I’ve been ruminating over something for the past three days, and I wanted to blog about it. It has to do with integrity; namely doing what you say you’re going to do, when you say you’re going to do it. Some easy examples of the importance of this principle can be seen in CAT adjusting.


I remember well my first CAT assignment, and my first storm manager’s ominous warning about the importance of communication. He cautioned that many CAT adjusters fail not from lack of ‘technical’ skills (such as construction knowledge) but for lack of ability to communicate effectively. I learned quickly that he was right on the mark; management of expectations and the development of trust is essential to claims success in more ways than one.

For example, when you’re on deployment, pressure quickly becomes intense. Every claimant wants you inspecting their loss yesterday, and they can be pretty forceful about it. Likewise, the claims company wants your claims closed and invoiced now, and the threat of losing claims due to failure to perform is real. Between the two, the temptation to over-promise is huge. ‘I’ll be there tomorrow’ you say while crossing your fingers because you know how unlikely that is. The problem with over-promising is that you’re bound to under-deliver. In other words, you say one thing and do another. When you fail to arrive when you say you’ll arrive, you’ve broken an important trust, and you’ve seriously damaged the claims process.
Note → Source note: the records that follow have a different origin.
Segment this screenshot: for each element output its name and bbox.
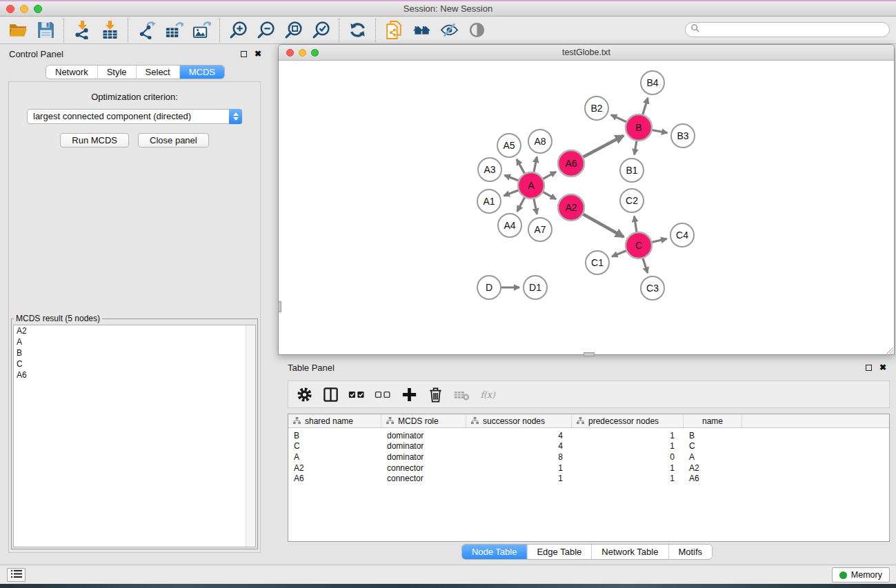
birds-eye-view-button[interactable] (463, 19, 490, 42)
import-table-button[interactable] (96, 19, 123, 42)
column-header-shared-name[interactable]: shared name (288, 414, 381, 427)
column-header-name[interactable]: name (684, 414, 742, 427)
network-canvas[interactable]: B4B2BB3B1C2A5A8A6A3AA1A2A4A7CC1C4C3DD1 (279, 61, 894, 354)
close-panel-button[interactable]: Close panel (138, 133, 209, 148)
table-cell-mcds-role[interactable]: dominator (381, 441, 466, 451)
tab-mcds[interactable]: MCDS (179, 65, 224, 79)
search-input[interactable] (700, 23, 889, 36)
table-cell-name[interactable]: C (684, 441, 742, 451)
network-maximize-button[interactable] (311, 49, 319, 57)
graph-node-B1[interactable]: B1 (620, 159, 644, 182)
table-cell-name[interactable]: A2 (684, 463, 742, 473)
table-cell-shared-name[interactable]: C (288, 441, 381, 451)
column-header-mcds-role[interactable]: MCDS role (381, 414, 466, 427)
maximize-window-button[interactable] (34, 5, 42, 13)
graph-node-A8[interactable]: A8 (528, 130, 552, 153)
delete-columns-button[interactable] (422, 383, 448, 406)
import-network-button[interactable] (68, 19, 96, 42)
graph-node-C1[interactable]: C1 (586, 251, 609, 274)
unselect-all-columns-button[interactable] (370, 383, 396, 406)
run-mcds-button[interactable]: Run MCDS (60, 133, 129, 148)
apply-layout-button[interactable] (344, 19, 371, 42)
tab-motifs[interactable]: Motifs (668, 545, 712, 559)
table-cell-mcds-role[interactable]: connector (381, 474, 466, 483)
table-cell-successor-nodes[interactable]: 4 (466, 441, 572, 451)
tab-edge-table[interactable]: Edge Table (526, 545, 591, 559)
mcds-result-item[interactable]: A (14, 336, 255, 347)
memory-button[interactable]: Memory (832, 567, 890, 582)
table-row[interactable]: A6connector11A6 (288, 473, 889, 484)
network-minimize-button[interactable] (299, 49, 306, 57)
add-column-button[interactable] (396, 383, 422, 406)
close-table-panel-icon[interactable]: ✖ (879, 363, 886, 372)
table-row[interactable]: Bdominator41B (288, 430, 889, 441)
open-session-button[interactable] (4, 19, 32, 42)
tab-network-table[interactable]: Network Table (591, 545, 668, 559)
graph-node-D[interactable]: D (477, 276, 501, 299)
tab-node-table[interactable]: Node Table (462, 545, 527, 559)
close-window-button[interactable] (6, 5, 14, 13)
graph-node-A[interactable]: A (518, 172, 544, 199)
table-cell-predecessor-nodes[interactable]: 1 (572, 463, 684, 473)
tab-style[interactable]: Style (97, 65, 136, 79)
table-cell-predecessor-nodes[interactable]: 0 (572, 452, 684, 462)
tab-select[interactable]: Select (136, 65, 179, 79)
show-all-networks-button[interactable] (408, 19, 435, 42)
graph-node-B2[interactable]: B2 (585, 97, 608, 120)
table-cell-shared-name[interactable]: A2 (288, 463, 381, 473)
network-close-button[interactable] (286, 49, 294, 57)
graph-node-B4[interactable]: B4 (641, 71, 664, 94)
bottom-divider-handle[interactable] (584, 352, 595, 356)
graph-node-B[interactable]: B (626, 114, 652, 141)
tab-network[interactable]: Network (46, 65, 97, 79)
resize-grip-icon[interactable] (884, 345, 894, 354)
column-header-predecessor-nodes[interactable]: predecessor nodes (572, 414, 684, 427)
graph-node-B3[interactable]: B3 (671, 124, 695, 148)
close-panel-icon[interactable]: ✖ (255, 50, 261, 58)
column-layout-button[interactable] (317, 383, 344, 406)
zoom-selected-button[interactable] (307, 19, 335, 42)
table-row[interactable]: A2connector11A2 (288, 463, 889, 474)
result-list-scrollbar[interactable] (246, 325, 255, 547)
table-cell-successor-nodes[interactable]: 1 (466, 474, 572, 483)
table-cell-mcds-role[interactable]: connector (381, 463, 466, 473)
graph-node-C2[interactable]: C2 (620, 189, 644, 212)
table-cell-name[interactable]: A (684, 452, 742, 462)
mcds-result-list[interactable]: A2ABCA6 (13, 325, 256, 547)
column-header-successor-nodes[interactable]: successor nodes (466, 414, 572, 427)
zoom-in-button[interactable] (224, 19, 252, 42)
graph-node-D1[interactable]: D1 (524, 276, 547, 299)
mcds-result-item[interactable]: C (14, 358, 255, 369)
table-cell-shared-name[interactable]: A (288, 452, 381, 462)
zoom-out-button[interactable] (252, 19, 279, 42)
table-cell-mcds-role[interactable]: dominator (381, 452, 466, 462)
export-network-button[interactable] (132, 19, 160, 42)
graph-node-A2[interactable]: A2 (558, 194, 584, 221)
graph-node-C3[interactable]: C3 (641, 276, 664, 300)
network-documents-button[interactable] (380, 19, 408, 42)
left-divider-handle[interactable] (278, 301, 281, 312)
table-cell-shared-name[interactable]: A6 (288, 474, 381, 483)
float-panel-icon[interactable] (241, 51, 247, 57)
minimize-window-button[interactable] (20, 5, 28, 13)
table-cell-mcds-role[interactable]: dominator (381, 431, 466, 440)
graph-node-C[interactable]: C (626, 232, 652, 258)
table-cell-successor-nodes[interactable]: 1 (466, 463, 572, 473)
table-cell-name[interactable]: B (684, 431, 742, 440)
graph-node-A6[interactable]: A6 (558, 150, 584, 176)
table-row[interactable]: Adominator80A (288, 452, 889, 463)
network-window-controls[interactable] (286, 49, 319, 57)
save-session-button[interactable] (32, 19, 59, 42)
table-settings-button[interactable] (291, 383, 317, 406)
mcds-result-item[interactable]: A6 (14, 369, 255, 381)
table-row[interactable]: Cdominator41C (288, 441, 889, 452)
table-cell-successor-nodes[interactable]: 8 (466, 452, 572, 462)
graph-node-A1[interactable]: A1 (477, 190, 501, 213)
table-cell-predecessor-nodes[interactable]: 1 (572, 431, 684, 440)
table-cell-name[interactable]: A6 (684, 474, 742, 483)
criterion-dropdown[interactable]: largest connected component (directed) (27, 109, 242, 124)
table-cell-shared-name[interactable]: B (288, 431, 381, 440)
export-table-button[interactable] (160, 19, 188, 42)
select-all-columns-button[interactable] (344, 383, 370, 406)
hide-graphics-details-button[interactable] (435, 19, 463, 42)
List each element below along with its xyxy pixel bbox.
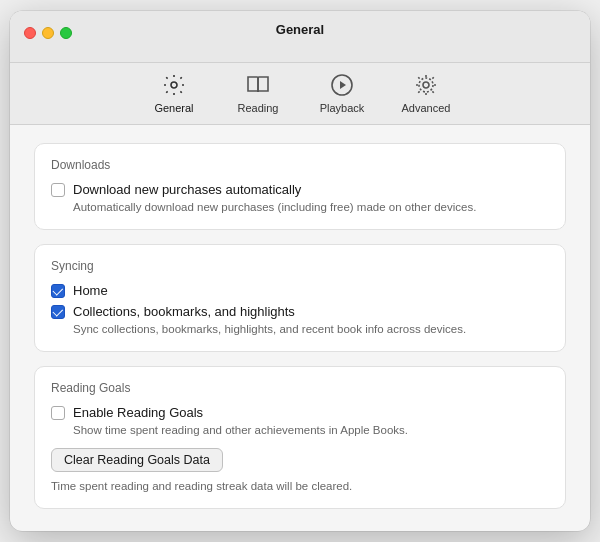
- playback-icon: [328, 71, 356, 99]
- reading-goals-section: Reading Goals Enable Reading Goals Show …: [34, 366, 566, 509]
- minimize-button[interactable]: [42, 27, 54, 39]
- enable-goals-desc: Show time spent reading and other achiev…: [73, 422, 408, 438]
- tab-advanced[interactable]: Advanced: [398, 71, 454, 114]
- sync-home-checkbox[interactable]: [51, 284, 65, 298]
- auto-download-desc: Automatically download new purchases (in…: [73, 199, 476, 215]
- auto-download-title: Download new purchases automatically: [73, 182, 476, 197]
- window-title: General: [276, 23, 324, 36]
- svg-marker-2: [340, 81, 346, 89]
- sync-home-text-group: Home: [73, 283, 108, 298]
- syncing-section: Syncing Home Collections, bookmarks, and…: [34, 244, 566, 352]
- tab-playback[interactable]: Playback: [314, 71, 370, 114]
- sync-home-row: Home: [51, 283, 549, 298]
- clear-reading-goals-button[interactable]: Clear Reading Goals Data: [51, 448, 223, 472]
- tab-advanced-label: Advanced: [402, 102, 451, 114]
- enable-goals-title: Enable Reading Goals: [73, 405, 408, 420]
- tab-reading[interactable]: Reading: [230, 71, 286, 114]
- sync-collections-row: Collections, bookmarks, and highlights S…: [51, 304, 549, 337]
- downloads-label: Downloads: [51, 158, 549, 172]
- enable-goals-checkbox[interactable]: [51, 406, 65, 420]
- advanced-icon: [412, 71, 440, 99]
- tab-general[interactable]: General: [146, 71, 202, 114]
- sync-collections-text-group: Collections, bookmarks, and highlights S…: [73, 304, 466, 337]
- svg-point-4: [419, 78, 433, 92]
- general-icon: [160, 71, 188, 99]
- toolbar: General Reading Playback: [10, 63, 590, 125]
- reading-icon: [244, 71, 272, 99]
- traffic-lights: [24, 27, 72, 39]
- clear-desc: Time spent reading and reading streak da…: [51, 478, 549, 494]
- svg-point-3: [423, 82, 429, 88]
- sync-home-title: Home: [73, 283, 108, 298]
- auto-download-text-group: Download new purchases automatically Aut…: [73, 182, 476, 215]
- close-button[interactable]: [24, 27, 36, 39]
- sync-collections-desc: Sync collections, bookmarks, highlights,…: [73, 321, 466, 337]
- reading-goals-label: Reading Goals: [51, 381, 549, 395]
- title-bar: General: [10, 11, 590, 63]
- auto-download-row: Download new purchases automatically Aut…: [51, 182, 549, 215]
- maximize-button[interactable]: [60, 27, 72, 39]
- enable-goals-row: Enable Reading Goals Show time spent rea…: [51, 405, 549, 438]
- auto-download-checkbox[interactable]: [51, 183, 65, 197]
- syncing-label: Syncing: [51, 259, 549, 273]
- tab-playback-label: Playback: [320, 102, 365, 114]
- app-window: General General Reading: [10, 11, 590, 531]
- downloads-section: Downloads Download new purchases automat…: [34, 143, 566, 230]
- tab-general-label: General: [154, 102, 193, 114]
- svg-point-0: [171, 82, 177, 88]
- clear-button-area: Clear Reading Goals Data Time spent read…: [51, 446, 549, 494]
- sync-collections-title: Collections, bookmarks, and highlights: [73, 304, 466, 319]
- content-area: Downloads Download new purchases automat…: [10, 125, 590, 531]
- enable-goals-text-group: Enable Reading Goals Show time spent rea…: [73, 405, 408, 438]
- tab-reading-label: Reading: [238, 102, 279, 114]
- sync-collections-checkbox[interactable]: [51, 305, 65, 319]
Returning phone calls is another important one. When there’s a large-scale disaster, claimants can tend to worry about getting taken care of, and that can translate into multiple calls to their adjuster. I’ve found that it’s better not to take calls in the field, if possible. Instead, my claimants reach my voice message explaining that I return all calls after 5pm. Callers always want to talk now, and they won’t be happy having to leave a message. This means that they’ll be annoyed and waiting to see if you really do what you said you’d do, i.e. call back after 5pm. If you call back as promised, the system works. They relax, gain confidence in you, and feel comfortable leaving messages when they need something. But more often than not they’ll quit calling, because now they trust you’ll do what you say you’ll do, and you’ve said you’ll be out to inspect their loss in a week.

On the other hand, if you don’t call back as promised, all hell can break loose. You’ve just proven you’re the kind of person that doesn’t do what they say they’re going to do, which throws everything you say and do into suspicion, thereby undermining their trust in you and your authority as their adjuster. This can change the claims process from a smooth, simple transaction where you’re in charge (because you’re the expert from the insurance company), to a messy battle between two frazzled and unhappy people. Of course, this greatly diminishes both the enjoyment and the profitability of adjusting, because you’ll close fewer claims and have more problems.

I’ve often marveled at the fact that it takes courage to tell it like it is. I mean, if you tell a claimant you’re not going to be out to inspect as soon as they’d wish, they’re not likely to actually kill you, or even touch you. But it can be hard nonetheless. We want everyone to be happy with us. It takes courage to say things that people don’t want to hear. It takes strength of character to not be a people-pleaser.

But the irony is that, when we do say things like they are, people are ultimately happier.